Hi, I've managed to configure BDB in synchronous mode (i.e., each put is persisted on disk when committing). However, now I'm doing 2000 puts per seconds, each with payload from 10 to 250 kilobytes, yet I'm getting (from iostat) that each disk-transfer is only about 6 kilobytes (because of 23 megabytes written on disk per second, divided by 3750 transfers per second). How is that even possible? Is there a way of telling BDB to minimize the number of disk-transfers per second in SYNC mode? It seems that BDB is breaking each put's payload into smaller pieces, and only then saving to disk in a bunch of disk-transfers.
JE does not split up a single write into multiple writes -- and certainly doesn't do an fsync for each one.
JE may do multiple writes (but not fsyncs) for a single, multi-operation txn if the write buffer fills. And it will do multiple writes for a single operation, if the record is larger than the write buffer. However, it doesn't sounds like this (overflowing of the write buffer) is what you're experiencing. In any case, you can configure the size of the JE write buffer with EnvironmentConfig.LOG_TOTAL_BUFFER_BYTES, LOG_NUM_BUFFERS, and LOG_BUFFER_SIZE.
Another thing is that JE will group fsyncs (this is called "group commit") when multiple threads are committing concurrently with SYNC durability. In this case you'll see a smaller number of physical writes than the number of commits.
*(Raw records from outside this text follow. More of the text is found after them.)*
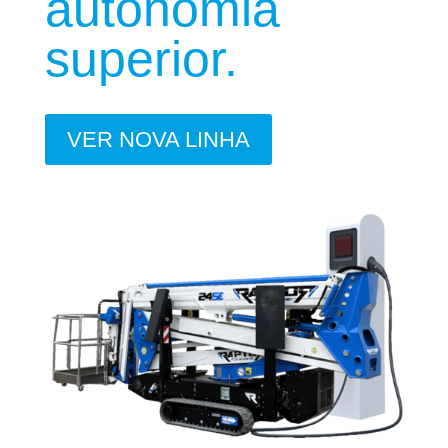
autonomia
superior.
VER NOVA LINHA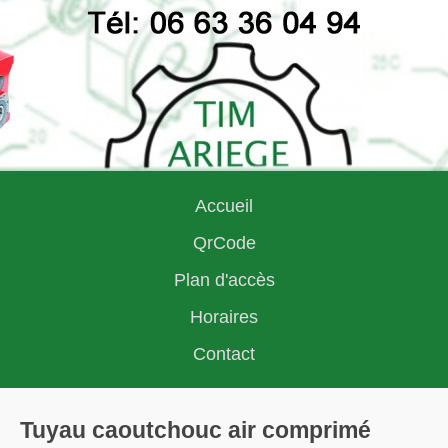
Accueil
QrCode
Plan d'accès
Horaires
Contact
Tuyau caoutchouc air comprimé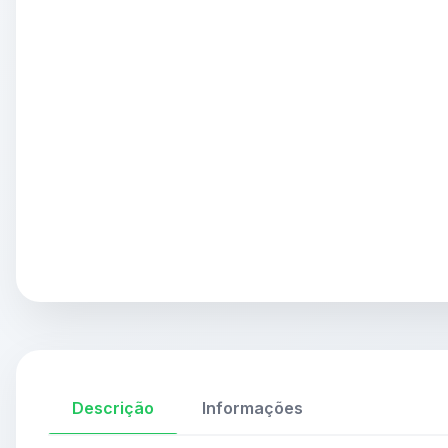
Descrição
Informações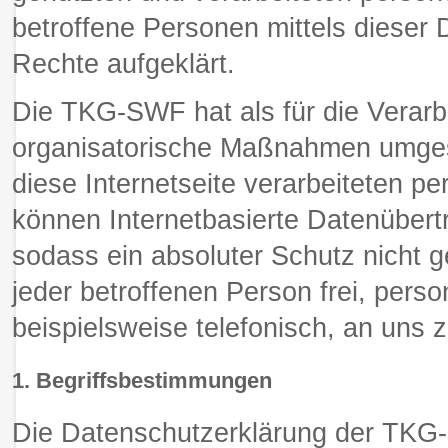
betroffene Personen mittels dieser
Rechte aufgeklärt.
Die TKG-SWF hat als für die Verarb
organisatorische Maßnahmen umgese
diese Internetseite verarbeiteten 
können Internetbasierte Datenübert
sodass ein absoluter Schutz nicht 
jeder betroffenen Person frei, per
beispielsweise telefonisch, an uns z
1. Begriffsbestimmungen
Die Datenschutzerklärung der TKG-S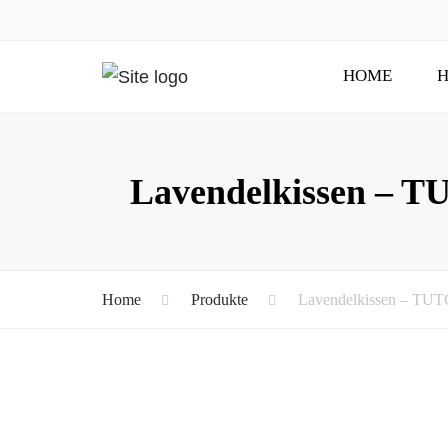
HOME
H
Lavendelkissen – T
Home
Produkte
Lavendelkissen – TUT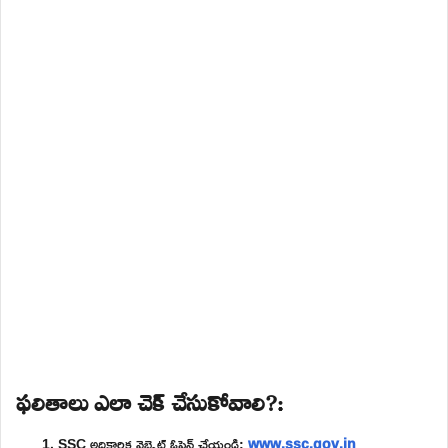
ఫలితాలు ఎలా చెక్ చేసుకోవాలి?:
SSC అధికారిక వెబ్సైట్ ఓపెన్ చేయండి:
www.ssc.gov.in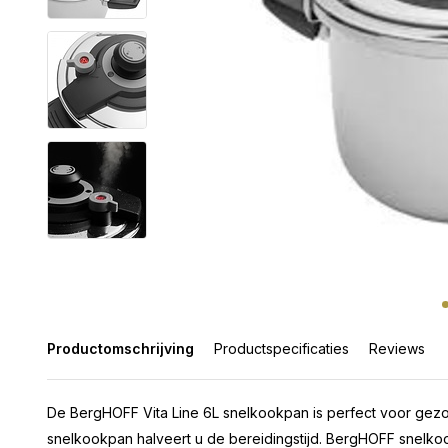
Productomschrijving
Productspecificaties
Reviews
De BergHOFF Vita Line 6L snelkookpan is perfect voor gezond
snelkookpan halveert u de bereidingstijd. BergHOFF snelkoo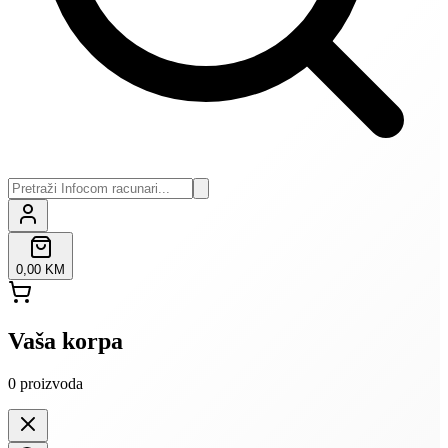
0,00 KM
Vaša korpa
0
proizvoda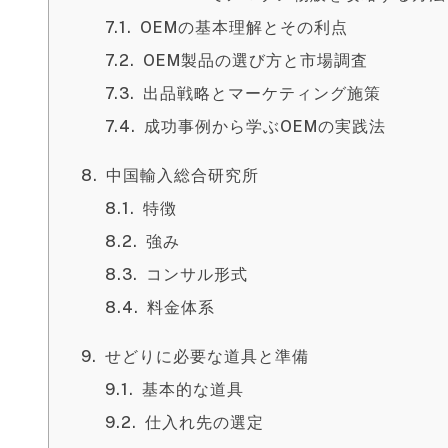
OEMの基本理解とその利点
OEM製品の選び方と市場調査
出品戦略とマーケティング施策
成功事例から学ぶOEMの実践法
中国輸入総合研究所
特徴
強み
コンサル形式
料金体系
せどりに必要な道具と準備
基本的な道具
仕入れ先の選定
I asked a colleague who has more experience with iostat than I do about this, and he gave me the following information:
We would expect there to be one sync per put on average, assuming the application is doing serial writes and there are no group commits to further obfuscate the issue. Given the high sync write rate, the writes are presumably to an SSD, or spinning rust with a large non-volatile disk write cache
I'm not sure what he means by disk transactions in iostats. Perhaps he means the number of disk transfer requests issued to the device listed as tps (transfers per sec) in iostat output.
If he is using ext3 and he does not have the file system mounted with noatime, he may be observing write requests to update the file system "atime" metadata with each request. So for 2K sync puts/sec he would see roughly 4K (2k put + 2k atime update) write requests/sec and his average write payload would be ~12KB/transfer (the atime write payload is negligible), which would be consistent with the application's put behavior. This is all a guess.
I hope this helps.
Thanks, mark. Yeah, I was referring to transfers per second. (I don't know why on earth I read "transactions"). I'll keep investigating here. It definitely helps to know that bdb does not split a write into multiple writes.
What bothers me is that zookeeper (the application I'm competing with) managed to reach 40 kb/transfer while, with bdb, I barely reached 6 kbytes/transfer.